Task brief
Gather each line of the records where "Team" appears.

Page segmentation data
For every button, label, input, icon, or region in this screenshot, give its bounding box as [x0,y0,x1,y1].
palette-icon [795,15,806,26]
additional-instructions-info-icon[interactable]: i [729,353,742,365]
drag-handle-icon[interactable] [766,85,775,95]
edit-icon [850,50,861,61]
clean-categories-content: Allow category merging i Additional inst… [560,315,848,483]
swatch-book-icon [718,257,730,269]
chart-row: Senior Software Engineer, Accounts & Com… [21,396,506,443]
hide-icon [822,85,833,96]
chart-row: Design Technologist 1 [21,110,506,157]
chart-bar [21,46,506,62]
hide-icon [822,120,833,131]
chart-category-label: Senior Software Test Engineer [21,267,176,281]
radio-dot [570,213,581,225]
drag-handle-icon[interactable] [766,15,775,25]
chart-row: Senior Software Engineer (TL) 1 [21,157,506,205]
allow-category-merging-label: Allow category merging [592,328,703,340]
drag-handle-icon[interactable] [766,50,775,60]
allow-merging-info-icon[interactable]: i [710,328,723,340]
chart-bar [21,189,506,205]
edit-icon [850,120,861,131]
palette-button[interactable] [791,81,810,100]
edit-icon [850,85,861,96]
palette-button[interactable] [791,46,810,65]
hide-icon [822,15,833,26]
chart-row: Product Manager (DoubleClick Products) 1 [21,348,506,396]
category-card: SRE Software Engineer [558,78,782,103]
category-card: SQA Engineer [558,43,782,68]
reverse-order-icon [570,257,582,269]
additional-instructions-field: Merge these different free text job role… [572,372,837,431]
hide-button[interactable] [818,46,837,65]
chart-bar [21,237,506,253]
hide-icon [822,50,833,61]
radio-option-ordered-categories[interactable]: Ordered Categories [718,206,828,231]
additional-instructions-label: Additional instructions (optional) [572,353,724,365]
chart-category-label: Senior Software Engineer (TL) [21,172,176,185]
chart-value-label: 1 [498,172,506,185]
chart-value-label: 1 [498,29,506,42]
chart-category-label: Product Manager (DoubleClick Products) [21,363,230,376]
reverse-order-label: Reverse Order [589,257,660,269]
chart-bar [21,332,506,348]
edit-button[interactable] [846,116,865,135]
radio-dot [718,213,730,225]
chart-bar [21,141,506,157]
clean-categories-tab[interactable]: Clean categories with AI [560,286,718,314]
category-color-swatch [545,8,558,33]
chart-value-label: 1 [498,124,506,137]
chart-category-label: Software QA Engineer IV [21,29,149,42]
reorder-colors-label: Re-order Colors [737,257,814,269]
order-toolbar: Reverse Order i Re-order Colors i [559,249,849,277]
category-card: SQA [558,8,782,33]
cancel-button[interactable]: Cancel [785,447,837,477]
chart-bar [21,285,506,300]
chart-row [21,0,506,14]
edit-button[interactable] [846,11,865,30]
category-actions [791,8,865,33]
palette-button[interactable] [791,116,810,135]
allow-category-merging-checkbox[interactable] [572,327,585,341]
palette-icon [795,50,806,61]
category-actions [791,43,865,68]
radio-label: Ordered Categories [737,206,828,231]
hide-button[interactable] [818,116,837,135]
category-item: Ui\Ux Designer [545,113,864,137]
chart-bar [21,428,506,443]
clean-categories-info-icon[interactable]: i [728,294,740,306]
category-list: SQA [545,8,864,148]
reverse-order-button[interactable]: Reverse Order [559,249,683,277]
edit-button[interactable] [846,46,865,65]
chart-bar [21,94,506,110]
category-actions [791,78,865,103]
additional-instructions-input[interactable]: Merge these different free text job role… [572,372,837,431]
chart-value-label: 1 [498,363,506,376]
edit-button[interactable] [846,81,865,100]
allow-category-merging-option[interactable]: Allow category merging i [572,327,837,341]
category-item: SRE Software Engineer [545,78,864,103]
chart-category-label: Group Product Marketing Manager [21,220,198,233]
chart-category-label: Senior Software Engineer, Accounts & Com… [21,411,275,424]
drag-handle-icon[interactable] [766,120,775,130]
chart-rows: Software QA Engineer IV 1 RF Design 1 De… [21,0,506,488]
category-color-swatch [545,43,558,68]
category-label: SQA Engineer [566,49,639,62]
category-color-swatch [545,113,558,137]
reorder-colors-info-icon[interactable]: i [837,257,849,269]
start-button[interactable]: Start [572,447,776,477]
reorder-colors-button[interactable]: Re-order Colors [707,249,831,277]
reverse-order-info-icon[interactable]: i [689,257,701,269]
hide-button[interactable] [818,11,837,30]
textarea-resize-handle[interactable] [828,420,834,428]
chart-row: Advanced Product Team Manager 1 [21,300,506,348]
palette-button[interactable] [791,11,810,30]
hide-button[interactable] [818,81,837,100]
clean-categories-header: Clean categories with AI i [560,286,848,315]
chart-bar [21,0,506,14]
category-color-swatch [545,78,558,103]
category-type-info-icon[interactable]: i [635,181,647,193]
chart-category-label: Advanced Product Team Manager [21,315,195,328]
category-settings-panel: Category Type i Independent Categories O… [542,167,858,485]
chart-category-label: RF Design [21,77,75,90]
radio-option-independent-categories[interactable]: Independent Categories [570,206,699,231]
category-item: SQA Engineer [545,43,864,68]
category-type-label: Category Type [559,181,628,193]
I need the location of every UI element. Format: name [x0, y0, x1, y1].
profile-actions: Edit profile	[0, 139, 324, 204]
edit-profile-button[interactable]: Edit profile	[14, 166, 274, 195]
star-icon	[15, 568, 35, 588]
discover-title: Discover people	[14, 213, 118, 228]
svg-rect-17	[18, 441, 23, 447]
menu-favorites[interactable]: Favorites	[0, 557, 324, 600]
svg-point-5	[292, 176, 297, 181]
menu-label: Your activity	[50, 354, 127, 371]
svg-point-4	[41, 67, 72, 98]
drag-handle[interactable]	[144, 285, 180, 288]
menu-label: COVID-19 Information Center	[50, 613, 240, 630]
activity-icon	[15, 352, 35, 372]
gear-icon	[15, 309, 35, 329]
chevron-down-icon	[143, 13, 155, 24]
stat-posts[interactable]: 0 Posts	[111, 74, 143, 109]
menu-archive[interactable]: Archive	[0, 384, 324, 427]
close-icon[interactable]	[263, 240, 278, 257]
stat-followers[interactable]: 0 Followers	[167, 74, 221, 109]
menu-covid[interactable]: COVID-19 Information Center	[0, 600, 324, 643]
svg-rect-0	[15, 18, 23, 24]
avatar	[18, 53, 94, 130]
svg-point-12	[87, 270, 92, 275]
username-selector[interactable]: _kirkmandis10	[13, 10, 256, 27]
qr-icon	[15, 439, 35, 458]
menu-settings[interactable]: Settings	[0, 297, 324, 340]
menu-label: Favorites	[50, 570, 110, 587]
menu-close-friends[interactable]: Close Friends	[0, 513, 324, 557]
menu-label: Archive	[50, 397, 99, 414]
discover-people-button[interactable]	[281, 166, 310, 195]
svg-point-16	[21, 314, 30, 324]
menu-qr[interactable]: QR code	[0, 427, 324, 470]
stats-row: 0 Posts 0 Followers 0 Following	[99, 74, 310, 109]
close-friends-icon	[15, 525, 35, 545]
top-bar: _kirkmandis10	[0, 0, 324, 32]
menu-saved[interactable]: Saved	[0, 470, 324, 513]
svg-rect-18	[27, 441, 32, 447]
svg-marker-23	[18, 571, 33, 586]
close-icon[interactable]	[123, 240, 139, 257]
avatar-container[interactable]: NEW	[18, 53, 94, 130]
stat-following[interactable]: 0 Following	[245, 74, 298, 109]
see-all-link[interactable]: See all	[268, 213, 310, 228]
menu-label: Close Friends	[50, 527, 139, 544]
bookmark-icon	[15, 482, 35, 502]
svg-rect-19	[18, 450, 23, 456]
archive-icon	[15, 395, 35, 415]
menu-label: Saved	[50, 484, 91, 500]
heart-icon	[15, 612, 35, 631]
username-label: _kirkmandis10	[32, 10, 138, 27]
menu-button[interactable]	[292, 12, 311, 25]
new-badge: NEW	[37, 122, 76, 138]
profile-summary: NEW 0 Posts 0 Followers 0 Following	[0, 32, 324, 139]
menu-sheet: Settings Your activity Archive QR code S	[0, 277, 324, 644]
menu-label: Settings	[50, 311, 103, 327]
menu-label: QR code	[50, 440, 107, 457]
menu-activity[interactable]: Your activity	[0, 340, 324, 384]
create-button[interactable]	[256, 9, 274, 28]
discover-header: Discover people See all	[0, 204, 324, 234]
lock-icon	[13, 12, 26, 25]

Solution below
chart-row: Advanced Product Team Manager 1 [21,300,506,348]
chart-category-label: Advanced Product Team Manager [21,315,195,328]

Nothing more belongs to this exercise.